Views from affordable housing series author
Many of you, I hope, read the affordable housing series I wrote and which appeared in four parts between Friday, May 4 and Wednesday, May 9.
The goal of the series was to educate and inform readers on housing issues at South Shore.
The topic of affordable housing is endless and believe me much more research went into this project than what was presented to the reader, including the start of an entire section which compared affordable housing in Lake Tahoe to communities such as Aspen, Vail, Mammoth and Park City.

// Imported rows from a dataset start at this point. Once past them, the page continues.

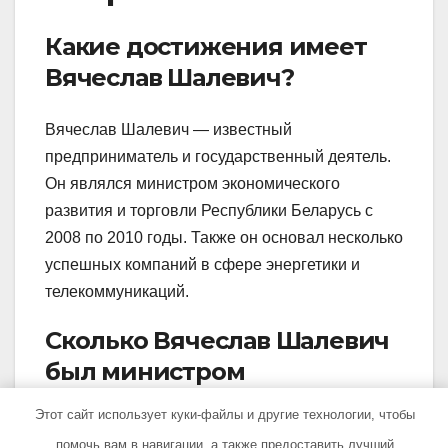
Какие достижения имеет
Вячеслав Шалевич?
Вячеслав Шалевич — известный
предприниматель и государственный деятель.
Он являлся министром экономического
развития и торговли Республики Беларусь с
2008 по 2010 годы. Также он основал несколько
успешных компаний в сфере энергетики и
телекоммуникаций.
Сколько Вячеслав Шалевич
был министром
экономического развития и
Этот сайт использует куки-файлы и другие технологии, чтобы
торговли Беларуси?
помочь вам в навигации, а также предоставить лучший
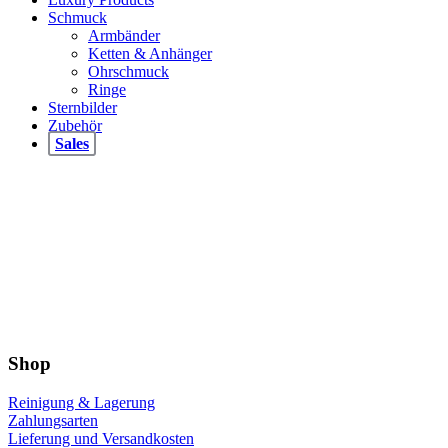
Schmuck
Armbänder
Ketten & Anhänger
Ohrschmuck
Ringe
Sternbilder
Zubehör
Sales
Shop
Reinigung & Lagerung
Zahlungsarten
Lieferung und Versandkosten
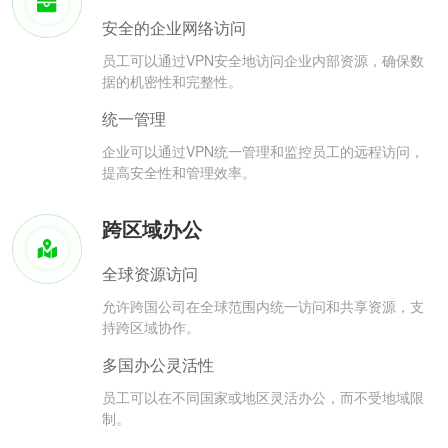
安全的企业网络访问
员工可以通过VPN安全地访问企业内部资源，确保数
据的机密性和完整性。
统一管理
企业可以通过VPN统一管理和监控员工的远程访问，
提高安全性和管理效率。
跨区域办公
全球资源访问
允许跨国公司在全球范围内统一访问和共享资源，支
持跨区域协作。
多国办公灵活性
员工可以在不同国家或地区灵活办公，而不受地域限
制。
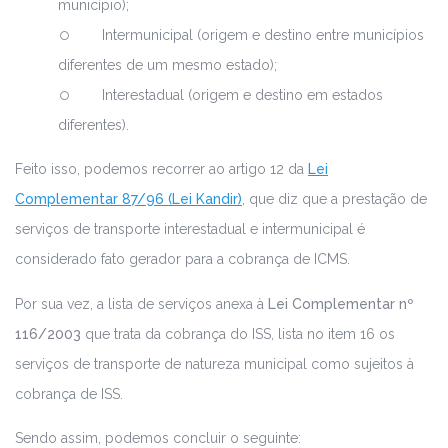
município);
Intermunicipal (origem e destino entre municípios
diferentes de um mesmo estado);
Interestadual (origem e destino em estados
diferentes).
Feito isso, podemos recorrer ao artigo 12 da
Lei
Complementar 87/96 (Lei Kandir)
, que diz que a prestação de
serviços de transporte interestadual e intermunicipal é
considerado fato gerador para a cobrança de ICMS.
Por sua vez, a lista de serviços anexa à
Lei Complementar nº
116/2003
que trata da cobrança do ISS, lista no item 16 os
serviços de transporte de natureza municipal como sujeitos à
cobrança de ISS.
Sendo assim, podemos concluir o seguinte:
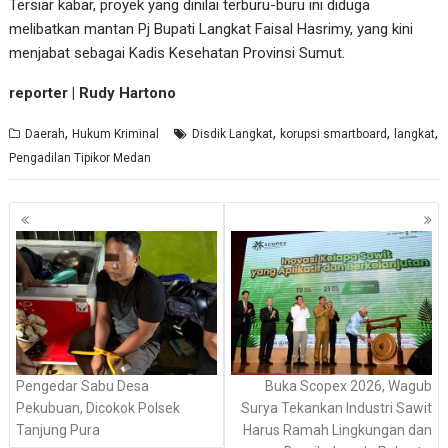
Tersiar kabar, proyek yang dinilai terburu-buru ini diduga
melibatkan mantan Pj Bupati Langkat Faisal Hasrimy, yang kini
menjabat sebagai Kadis Kesehatan Provinsi Sumut.
reporter | Rudy Hartono
,
,
,
,
Daerah
Hukum Kriminal
Disdik Langkat
korupsi smartboard
langkat
Pengadilan Tipikor Medan
Navigasi
pos
Pengedar Sabu Desa
Buka Scopex 2026, Wagub
Pekubuan, Dicokok Polsek
Surya Tekankan Industri Sawit
Tanjung Pura
Harus Ramah Lingkungan dan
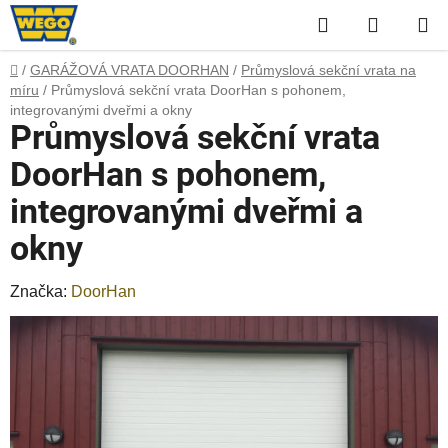
Přejít
Hledat
NÁKUP
na
obsah
KOŠÍK
Domů
/
GARÁŽOVÁ VRATA DOORHAN
/
Průmyslová sekční vrata na
míru
/
Průmyslová sekční vrata DoorHan s pohonem,
integrovanými dveřmi a okny
Průmyslová sekční vrata
DoorHan s pohonem,
integrovanými dveřmi a
okny
Značka:
DoorHan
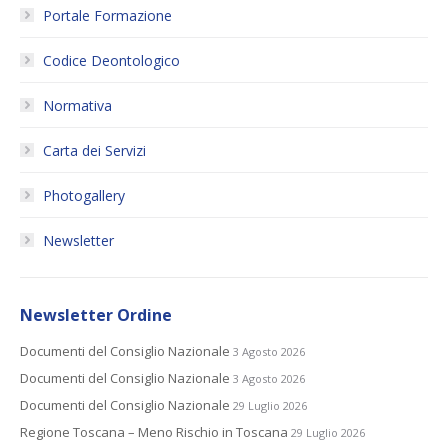
Portale Formazione
Codice Deontologico
Normativa
Carta dei Servizi
Photogallery
Newsletter
Newsletter Ordine
Documenti del Consiglio Nazionale
3 Agosto 2026
Documenti del Consiglio Nazionale
3 Agosto 2026
Documenti del Consiglio Nazionale
29 Luglio 2026
Regione Toscana – Meno Rischio in Toscana
29 Luglio 2026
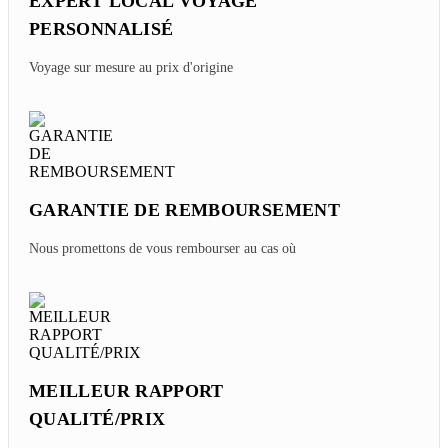
EXPERT LOCAL VOYAGE
PERSONNALISÉ
Voyage sur mesure au prix d'origine
GARANTIE DE REMBOURSEMENT
Nous promettons de vous rembourser au cas où
MEILLEUR RAPPORT
QUALITÉ/PRIX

But what I found is that, even though these are all mountain resort communities, comparing them – because for their different financial resources and land management issues – is like comparing apples and oranges.
I spoke with Nevada Sen. Harry Reid’s office, and although his press secretary said he is interested in solving the problem. There are no immediate plans to address housing at Lake Tahoe. It should, however, be noted that Reid was a suggested interview because of his favorable track record concerning affordable housing in other parts of Nevada.
Reid was suggested by the Lake Tahoe representative of the Federal Housing and Urban Development department. This member of HUD, who was a great interview, was not allowed to go on the record because of restraints imposed by the new Bush administration. Apparently they want everything to go through Washington D.C. Too bad no one over there knows what is happening over here.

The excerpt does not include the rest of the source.